DATA TO PROCESS:
########
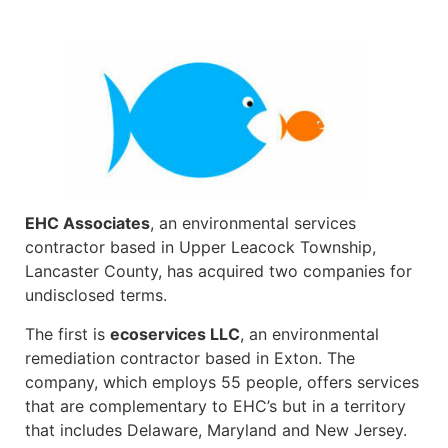
EHC Associates
, an environmental services
contractor based in Upper Leacock Township,
Lancaster County, has acquired two companies for
undisclosed terms.
The first is
ecoservices LLC
, an environmental
remediation contractor based in Exton. The
company, which employs 55 people, offers services
that are complementary to EHC’s but in a territory
that includes Delaware, Maryland and New Jersey.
########
ASSIGNMENT:
Keep every word of the data as it is when you write it out, but drop the pictures.

EXPECTED ANSWER:
EHC Associates
, an environmental services
contractor based in Upper Leacock Township,
Lancaster County, has acquired two companies for
undisclosed terms.
The first is
ecoservices LLC
, an environmental
remediation contractor based in Exton. The
company, which employs 55 people, offers services
that are complementary to EHC’s but in a territory
that includes Delaware, Maryland and New Jersey.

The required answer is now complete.